La conseillère régionale FN Sophie Montel mise sur la touche par Marine Le Pen en Bourgogne-Franche-Comté

Par Marion Bargiacchi, France Bleu Belfort-Montbéliard, France Bleu Besançon, France Bleu Bourgogne et France Bleu vendredi 30 juin 2017 à 14:39

Sophie Montel, élue FN au conseil régional Bourgogne-Franche-Comté.
Sophie Montel, élue FN au conseil régional Bourgogne-Franche-Comté. © Maxppp - JC TARDIVON

Sophie Montel n'est plus présidente du groupe Front National au conseil régional Bourgogne-Franche-Comté. Évincée par Marine Le Pen, elle évoque ce vendredi une décision "qui manque de finesse".

Alors que deux de ses proches, conseillers régionaux FN, ont été suspendus du parti, et que Sophie Montel se voit retirer la présidence du groupe officiellement parce qu'elle a continué à leur accorder sa confiance, l'eurodéputée estime que tout démontre que sa propre suspension du parti ne va pas tarder. C'est ce qu'elle a confié à nos confrère de l'AFP.

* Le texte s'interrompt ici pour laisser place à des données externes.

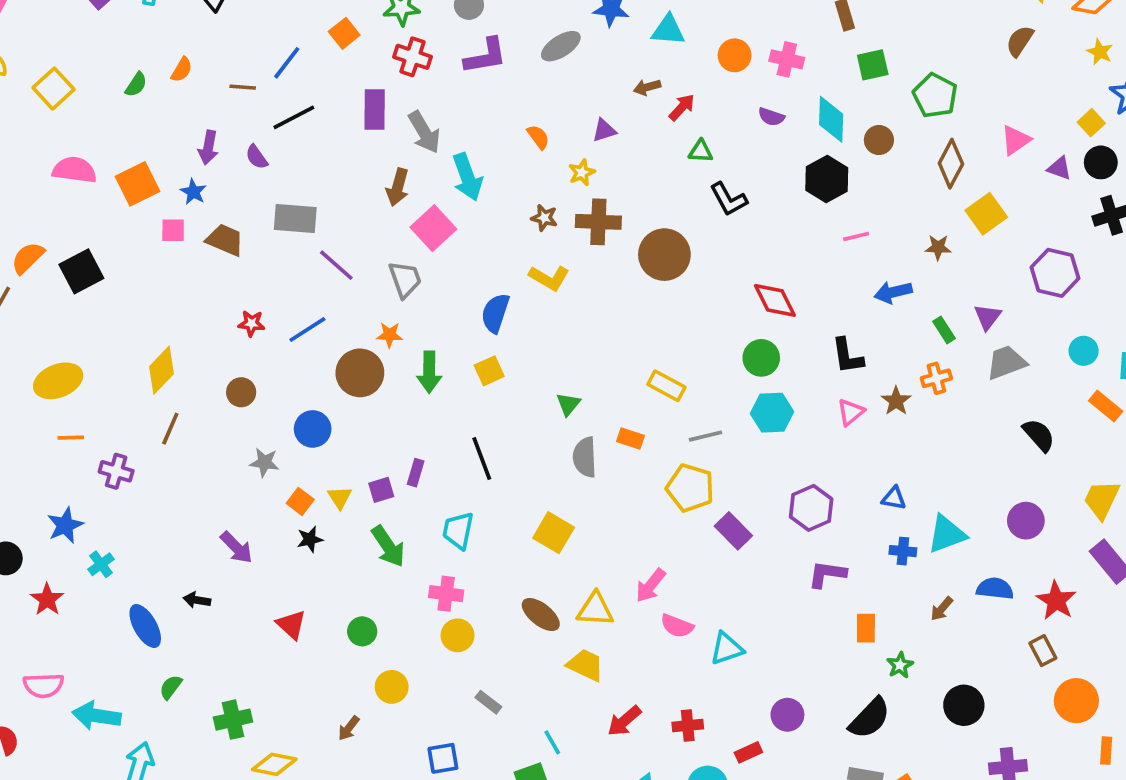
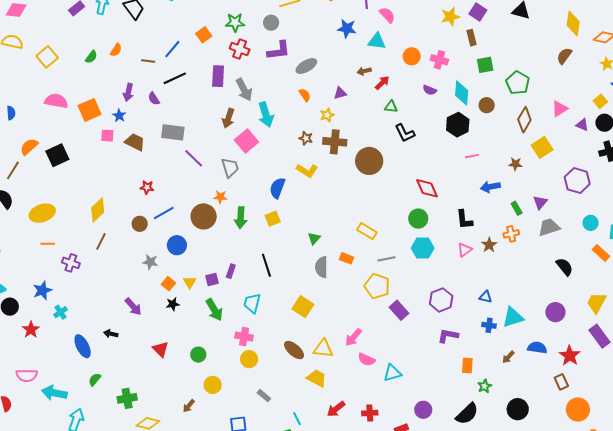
gray ellipse: (561, 46) -> (306, 66), moved
blue line: (307, 330) -> (164, 213), moved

"J'ai toujours ma carte au FN. Marine Le Pen décidera de mon sort, je la reconnais comme présidente du FN, si elle estime que je n'y ai plus ma place, elle prendra la décision et en assumera la responsabilité", a poursuivi celle qui est la principale lieutenante de Florian Philippot dans le parti. Elle s'estime victime d'un règlement de comptes : "En m'attirant l'hostilité d'un certain nombre de personnes en interne et qui sont devenus totalement hystériques, je me doutais que la mayonnaise allait monter. C'est un acte politique, il y a la volonté de me nuire personnellement mais moi ça ne m'atteint pas."

Sophie Montel : "Je trouve ça démesuré, mais ça ne m'atteint pas"

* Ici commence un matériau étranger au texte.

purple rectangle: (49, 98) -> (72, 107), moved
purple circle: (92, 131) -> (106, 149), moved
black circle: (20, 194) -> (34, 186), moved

"Sur le plan politique, ce n'est pas faire preuve d'une grande finesse que de s'en prendre à quelqu'un qui a fait preuve de sa loyauté depuis 30 ans, qui a déposé 19 signalements". En effet, c'est Sophie Montel qui a déclenché une enquête judiciaire sur des soupçons d'emplois fictifs d'assistants parlementaires d'eurodéputés de divers partis français hors Front National.

3Ce n'est pas une humiliation personnelle. S'ils pensent que ça m'affecte, que je vais remuer ciel et terre ou faire quoi que ce soit... Je sais raison garder, j'ai des convictions" - Sophie Montel

Mais "on dit qu'on peut s'exprimer sur tous les sujets. J'ai un petit doute. Il y a tellement d'injustice, de langue de bois... On parle de refondation, j'ai donc lancé en bureau politique l'idée qu'il y avait des sujets sur lesquels on utilise des termes qui font peur", une référence à ses déclarations selon lesquelles le FN parle d'immigration de manière "anxiogène" pour les électeurs. Des propos qui lui ont valu des critiques au sein même du Front National.

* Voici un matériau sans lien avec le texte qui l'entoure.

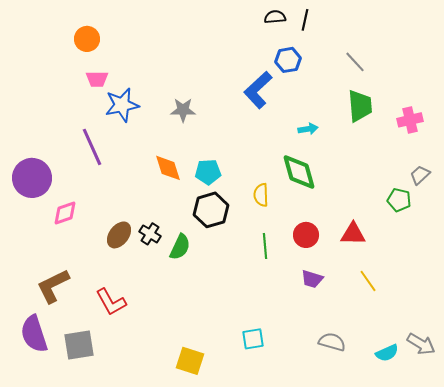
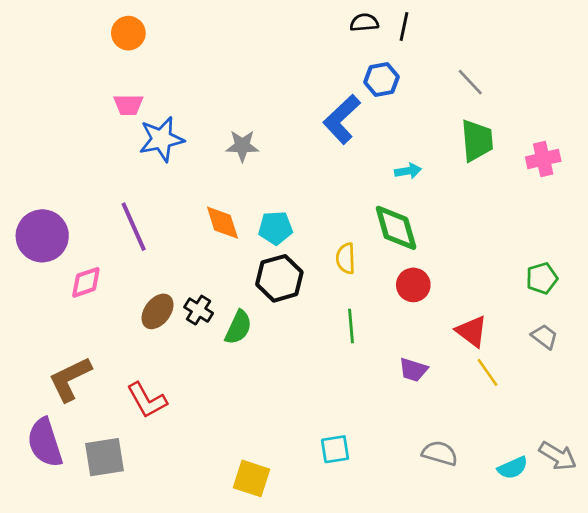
orange circle: (87, 39) -> (128, 33), moved
purple line: (92, 147) -> (134, 227), moved
gray trapezoid: (420, 175) -> (544, 337), moved, turned 80
green pentagon: (399, 200) -> (542, 278), moved, turned -30
red triangle: (353, 234) -> (472, 331), moved, turned 36
red circle: (306, 235) -> (413, 285), moved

Quel avenir pour Sophie Montel au sein du nouveau groupe FN au conseil régional de Bourgogne-Franche-Comté ?

Vendredi, le secrétaire général du parti Nicolas Bay a transmis un courriel aux conseillers régionaux FN de Bourgogne-Franche-Comté, pour leur annoncer qu'"un groupe Front national" nouveau allait "être constitué". Et justement quelle sera la place de Sophie Montel dans ce nouveau groupe ? Sa réponse est sans équivoque : "Je pense que les directives de Monsieur Bay sont claires : on ne me demandera pas de siéger dans le nouveau groupe, et puis en l'occurrence une présidente de groupe ne peut pas se retrouver sur un strapontin.

Mais pour le reste, je suis toujours au Front National, je suis députée européen et je suis conseillère régionale, je ne serai affiliée à aucun groupe mais ça ne m'empêchera pas de défendre mes convictions et de m'exprimer au nom de mon mouvement." Sophie Montel est conseillère régionale depuis 1998.